ASSIGNMENT:
Check each line of the records below for the word "Exocad" and give the number of lines that have it, with nothing added.
===== DATA FOR REVIEW
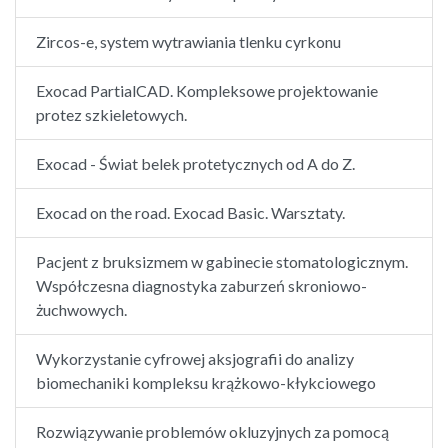
Zircos-e, system wytrawiania tlenku cyrkonu
Exocad PartialCAD. Kompleksowe projektowanie
protez szkieletowych.
Exocad - Świat belek protetycznych od A do Z.
Exocad on the road. Exocad Basic. Warsztaty.
Pacjent z bruksizmem w gabinecie stomatologicznym.
Współczesna diagnostyka zaburzeń skroniowo-
żuchwowych.
Wykorzystanie cyfrowej aksjografii do analizy
biomechaniki kompleksu krążkowo-kłykciowego
Rozwiązywanie problemów okluzyjnych za pomocą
==========
RESPONSE FOR THIS EXERCISE:
3